A Closer Look at A/B testing

Suppose you have a service – be it a web based service or a brick and mortar service.  Visitors walk through the front door. Most just leave without taking an action that is favorable to you. Some do and become converts.

As you  function along, you form a belief/gut-feel/hypothesis  that color of the door affects how many will convert.  Specifically, certain color will improve conversion. (I am color blind, else I will call out the colors I used below)

You verify this hypothesis by running a split test. You evenly split your visitor stream, randomly sending them through Door A of current color or Door B of the new color which is supposed to increase conversion. This is the A/B split test.

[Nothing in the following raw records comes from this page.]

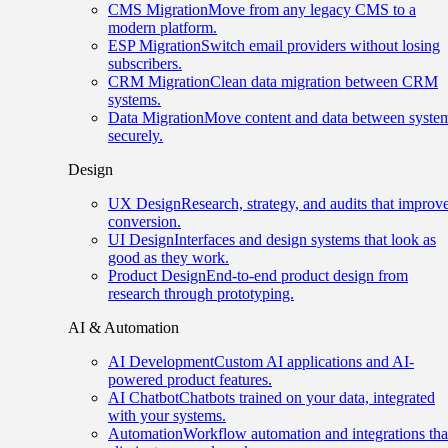
CMS Migration
Move from any legacy CMS to a
modern platform.
ESP Migration
Switch email providers without losing
subscribers.
CRM Migration
Clean data migration between CRM
systems.
Data Migration
Move content and data between syste
securely.
Design
UX Design
Research, strategy, and audits that improv
conversion.
UI Design
Interfaces and design systems that look as
good as they work.
Product Design
End-to-end product design from
research through prototyping.
AI & Automation
AI Development
Custom AI applications and AI-
powered product features.
AI Chatbot
Chatbots trained on your data, integrated
with your systems.
Automation
Workflow automation and integrations tha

How do you verify your hypothesis?

The most common way that is practiced by every A/B test tool in the market is shown below

These tools keep  both Converts and Non-Converts for a given Door together and treats each as a separate population.  Those who went through Door A  (both Converts and Non-Converts) are kept separate from those who went through Door B.  They test the hypothesis that the proportion of converts in the Door B population is higher than proportion of converts in the Door A population. The tools assume that the population data are normally distributed and use a 2-sample t-test to verify the  difference between the two proportions is statistically significant.

What is wrong with this approach? For starters, you can see how it rewrites the hypothesis and re-wires the model. This approach treats conversion as an attribute of the visitor. This is using the t-test for the wrong purpose or using the wrong statistical test for A/B testing.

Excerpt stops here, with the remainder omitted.